[WHAT TO DO] If a line in the entries below holds the string "NATO", copy it.

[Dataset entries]
*-*-*

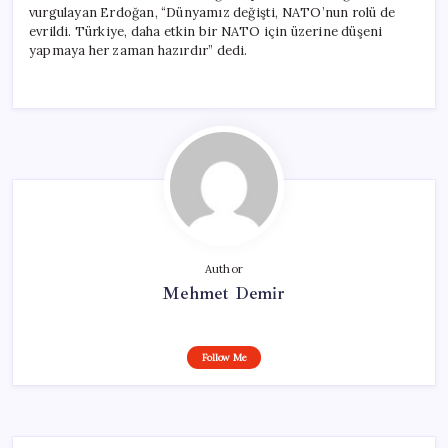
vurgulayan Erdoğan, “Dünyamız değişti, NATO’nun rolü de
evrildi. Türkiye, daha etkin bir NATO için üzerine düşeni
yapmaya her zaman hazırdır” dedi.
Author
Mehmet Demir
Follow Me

*-*-*

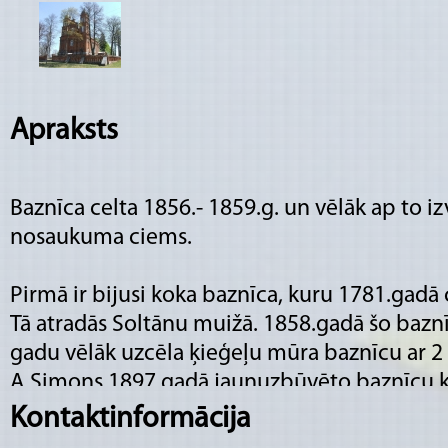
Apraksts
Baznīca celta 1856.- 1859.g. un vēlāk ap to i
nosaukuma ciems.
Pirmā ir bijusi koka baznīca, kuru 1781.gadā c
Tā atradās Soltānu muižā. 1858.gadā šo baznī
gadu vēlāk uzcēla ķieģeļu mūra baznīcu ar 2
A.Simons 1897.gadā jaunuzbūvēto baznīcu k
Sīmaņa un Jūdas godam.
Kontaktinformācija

*-*-*

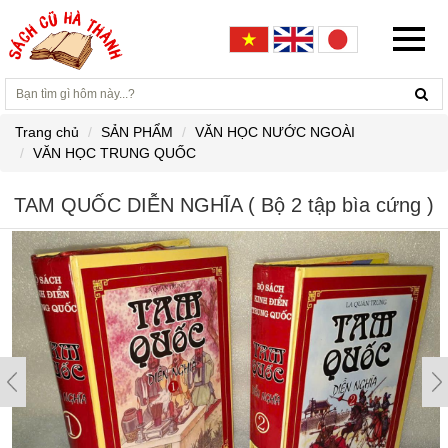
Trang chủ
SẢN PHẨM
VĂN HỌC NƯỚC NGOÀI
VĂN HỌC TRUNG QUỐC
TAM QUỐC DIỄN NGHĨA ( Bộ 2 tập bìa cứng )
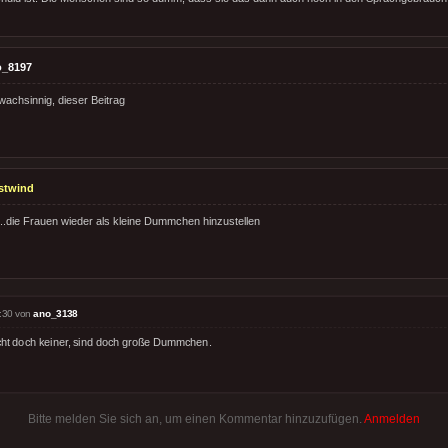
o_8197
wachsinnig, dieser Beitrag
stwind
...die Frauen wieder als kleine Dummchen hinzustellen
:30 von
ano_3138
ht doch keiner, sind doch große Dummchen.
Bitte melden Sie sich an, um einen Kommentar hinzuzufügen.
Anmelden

*-*-*

[SOLUTION TO THE EXERCISE]
vurgulayan Erdoğan, “Dünyamız değişti, NATO’nun rolü de
evrildi. Türkiye, daha etkin bir NATO için üzerine düşeni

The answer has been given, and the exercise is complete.